Sincerely yours, Stick-in-the-mud

pavgra commented 5 years ago

@rtmill , a couple of questions:

I believe, these questions were raised a while ago and there were no answers from you. So either we can do and evaluate what is simple and works or we can wait till no one knows when for a theoretically ideal solution.

rtmill commented 5 years ago

@pavgra We have been focused on other portions of the project (schema and staging data specifically) but I can take a dive into alternate approaches, if that's what you're asking for.

I'll need to do my homework and get more familiar with circe and atlas. Could you provide any more information about why R isn't an option beyond:

Limitations of geo criteria executed in R If we imagine execution of Geo criteria in R, the following issues come out: Geo criteria can be placed only into "Inclusion criteria" section since it should be processed separately (by R). Geo criteria cannot be nested or cannot nest other criteria since it should be processed separately (by R).
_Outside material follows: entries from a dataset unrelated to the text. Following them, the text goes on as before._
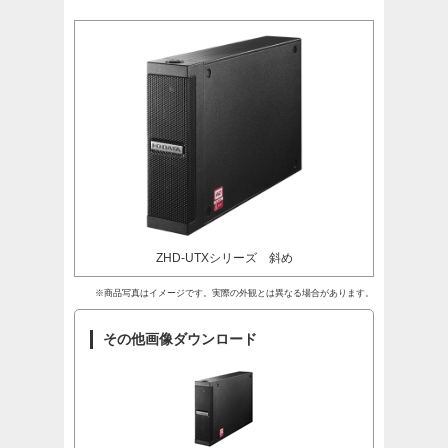
ZHD-UTXシリーズ 斜め
※商品写真はイメージです。実際の外観とは異なる場合があります。
その他画像ダウンロード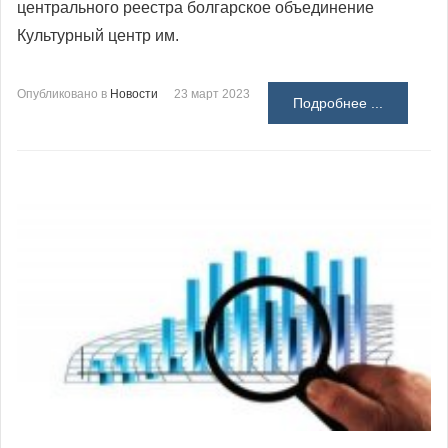
центрального реестра болгарское объединение
Культурный центр им.
Опубликовано в
Новости
23 март 2023
Подробнее ...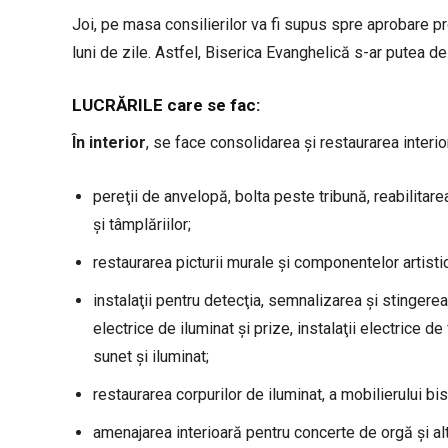
Joi, pe masa consilierilor va fi supus spre aprobare p
luni de zile. Astfel, Biserica Evanghelică s-ar putea d
LUCRĂRILE care se fac:
În interior
, se face consolidarea şi restaurarea interior
pereţii de anvelopă, bolta peste tribună, reabilitarea 
şi tâmplăriilor;
restaurarea picturii murale şi componentelor artistic
instalaţii pentru detecţia, semnalizarea şi stingerea 
electrice de iluminat şi prize, instalaţii electrice de
sunet şi iluminat;
restaurarea corpurilor de iluminat, a mobilierului bis
amenajarea interioară pentru concerte de orgă şi alte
Since geo criteria require processing by separate component, we cannot really embed them into circe expression - any change in circe expression (cohort JSON) would require reflection in Exported SQL. These limitations are not acceptable.

Is it a matter of functionality or design principles? As in, if we brewed up a solution that did use R, would the atlas folks be amenable?

cgreich commented 5 years ago

I need two proposals, one for each. The region_concept_id I got (even though flimsy), but we can bring it up and ratify at the next meeting, and I am sure it will go through.

The LOCATION_DISTANCE I still need. Don't get me wrong, I am not undermining it. All I am saying is there will be more discussion.

pavgra commented 5 years ago

@cgreich , what are the questions which still remain? I thought I've explained why there shouldn't be performance concerns and why it doesn't differ from other domain tables. In other words, what's required?

cgreich commented 5 years ago

Nothing. I am not the one to argue with. We will bring it to the CDM WG, and that's where you have to defend it. But you need the proposals to @clairblacketer as an Issue to the Common Data Model.

cgreich commented 5 years ago

Also: We need a instruction sheet with the proposal to explain how that information is used, and how an ETLer determines for each LOCATION record the correct region_concept_id based on a calculation which polygon a point (address, zip code, 3-digit zip) is located in. Makes sense?

pavgra commented 5 years ago

The first part - https://github.com/OHDSI/CommonDataModel/issues/252

pavgra commented 5 years ago

The second part - https://github.com/OHDSI/CommonDataModel/issues/253

clairblacketer commented 3 years ago

What is the outcome of this discussion? It looks like it split into the region_concept_id proposal (#252) which has been accepted and will be added to v6.1 and location_distance proposal #253. Can this one be closed?